Photo Gallery: In University Mall, Cafe Ima's a Contemporary Hit
New Japanese restaurant is already bustling.
It's Saturday night, Katy Perry is blasting, and Cafe Ima is bustling. A few guys sit at the bar watching the game, and a few dozen other patrons relax in the spacious restaurant's four distinct rooms. It's 9:30, and it seems like every minute more and more customers flow through the door.
Running a restaurant is a tough business, without doubt, but the owners of Cafe Ima seem like they have what it takes to make a go of it. It seems like they're doing everything right so far.
From the food, to the pricing, to the music, to the inadvertently hilariously obsequious service, Ima is modern, sensible, smart, polished, new, inviting, diverting, and otherwise pleasant. It's a great place to eat. It's a good place to take a date. It's a nice place to take your family.
Cafe Ima is a new Japanese restaurant in University Mall located where the Japanese restaurant Otani once stood (conveniently, the new tenants, who employees say have no relationship with the old business, were nonetheless able to leave beaming the neon "Japanese Steakhouse" sign). Ima has been open for about three weeks now.
There is evidently a solid market for this sort of thing around the University Mall on the edge of the titular George Mason; while this building was vacant, but still had the glowing Otani sign, for months Fairfax Station Patch enjoyed watching people approach the edifice and pull on the locked doors in a futile search for Japanese steak.
Incidentally, it is worth mentioning that Cafe Ima is not actually a cafe. Heck, they don't even have coffee at this point. A minor flaw to be sure, but a curious choice of words.
The food at Ima is sublime. The menu is vast, and Patch has faithfully sampled it widely and been thoroughly satisfied every time.

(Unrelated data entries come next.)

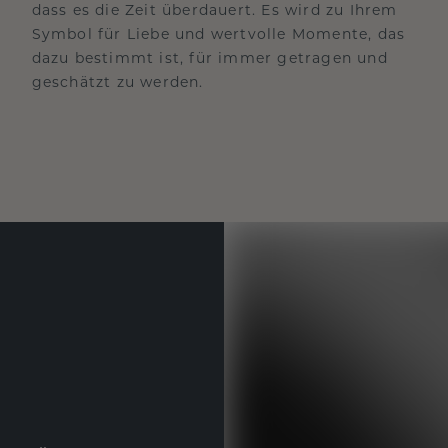
dass es die Zeit überdauert. Es wird zu Ihrem
Symbol für Liebe und wertvolle Momente, das
dazu bestimmt ist, für immer getragen und
geschätzt zu werden.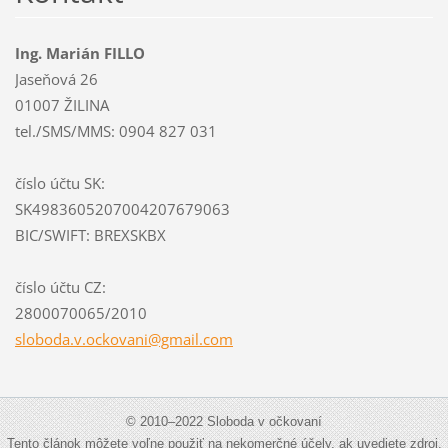
Ing. Marián FILLO
Jaseňová 26
01007 ŽILINA
tel./SMS/MMS: 0904 827 031
číslo účtu SK:
SK4983605207004207679063
BIC/SWIFT: BREXSKBX
číslo účtu CZ:
2800070065/2010
sloboda.
v.ockova
ni@gmail
.com
© 2010–2022 Sloboda v očkovaní
Tento článok môžete voľne použiť na nekomerčné účely, ak uvediete zdroj.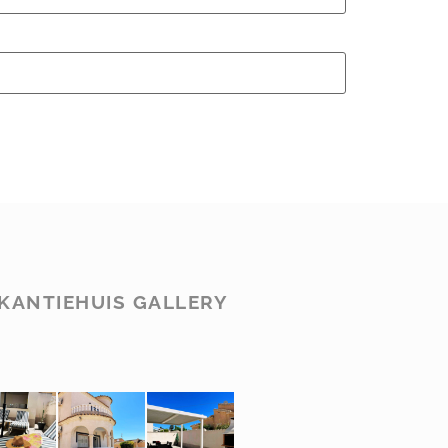
KANTIEHUIS GALLERY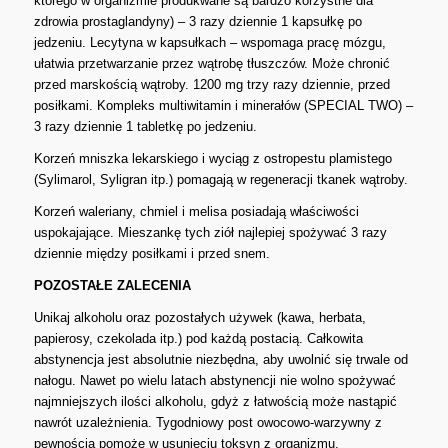
którego w organizmie produkwane są bardzo korzystne dla
zdrowia prostaglandyny) – 3 razy dziennie 1 kapsułkę po
jedzeniu. Lecytyna w kapsułkach – wspomaga pracę mózgu,
ułatwia przetwarzanie przez wątrobę tłuszczów. Może chronić
przed marskością wątroby. 1200 mg trzy razy dziennie, przed
posiłkami. Kompleks multiwitamin i minerałów (SPECIAL TWO) –
3 razy dziennie 1 tabletkę po jedzeniu.
Korzeń mniszka lekarskiego i wyciąg z ostropestu plamistego
(Sylimarol, Syligran itp.) pomagają w regeneracji tkanek wątroby.
Korzeń waleriany, chmiel i melisa posiadają właściwości
uspokajające. Mieszankę tych ziół najlepiej spożywać 3 razy
dziennie między posiłkami i przed snem.
POZOSTAŁE ZALECENIA
Unikaj alkoholu oraz pozostałych używek (kawa, herbata,
papierosy, czekolada itp.) pod każdą postacią. Całkowita
abstynencja jest absolutnie niezbędna, aby uwolnić się trwale od
nałogu. Nawet po wielu latach abstynencji nie wolno spożywać
najmniejszych ilości alkoholu, gdyż z łatwością może nastąpić
nawrót uzależnienia. Tygodniowy post owocowo-warzywny z
pewnością pomoże w usunięciu toksyn z organizmu.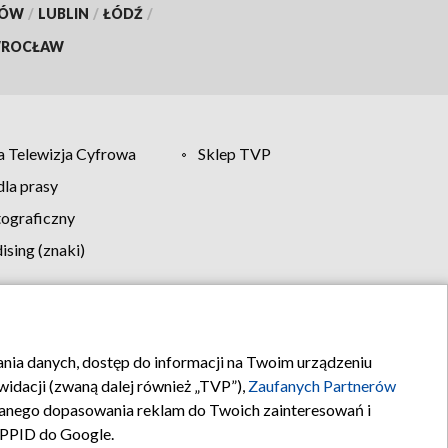
KÓW
/
LUBLIN
/
ŁÓDŹ
/
ROCŁAW
 Telewizja Cyfrowa
Sklep TVP
la prasy
tograficzny
sing (znaki)
klamy
Kontakt
rania danych, dostęp do informacji na Twoim urządzeniu
idacji (zwaną dalej również „TVP”),
Zaufanych Partnerów
anego dopasowania reklam do Twoich zainteresowań i
a PPID do Google.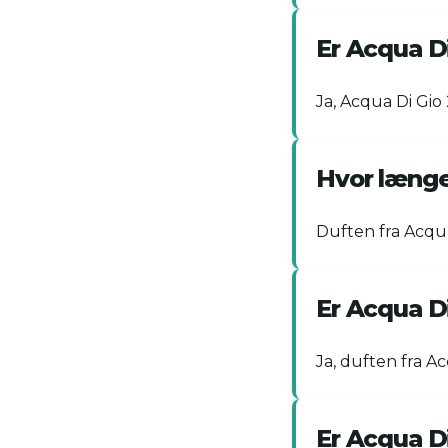
Er Acqua D
Ja, Acqua Di Gio
Hvor længe
Duften fra Acqua
Er Acqua Di
Ja, duften fra A
Er Acqua Di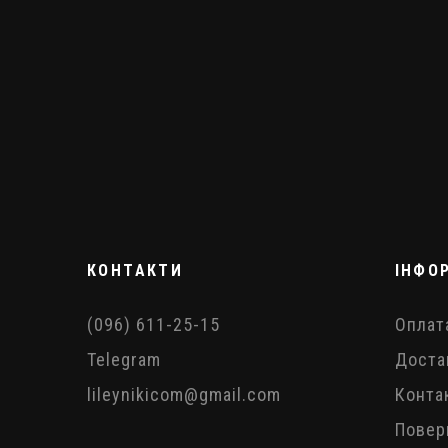
КОНТАКТИ
ІНФО
(096) 611-25-15
Оплат
Telegram
Доста
lileynikicom@gmail.com
Конта
Повер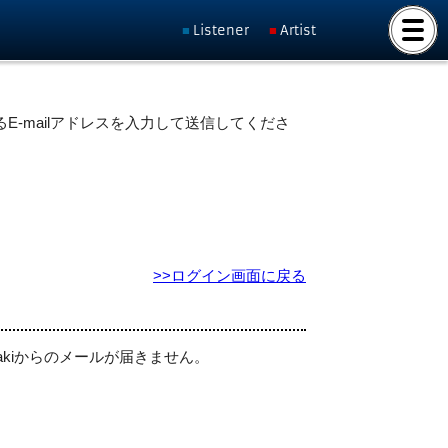
Listener
Artist
E-mailアドレスを入力して送信してくださ
>>ログイン画面に戻る
akiからのメールが届きません。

The fare is reasonably exotic (selections include seaweed salad, yakisoba, avocado eel, sushi, hibachi, yakisoba, dupbop, bibimbop), is served in satisfying portions, and it even appears with amazing rapidity. Patch picks include the seaweed salad and the yakisoba, which is a slimy, hearty noodle dish with crisp vegetables.
In addition to Japanese selections, Cafe Ima also offers Korean dishes and American favorites (buffalo wings, etc.) with unique accents. The restaurant's owners are Korean.
After repeat visits, it becomes clear that one notable thing about Cafe Ima is the unfailing megamix of Gaga, Rihanna, Kayne, Taylor, et al.
Hits 'n' hibachi: Cafe Ima proffers a sleek, contemporary mix.
Daniel
8:58 pm on Monday, October 17, 2011
Twice burnt and there will not be a third eating experience at IMA. NOT in the slightest worth to money.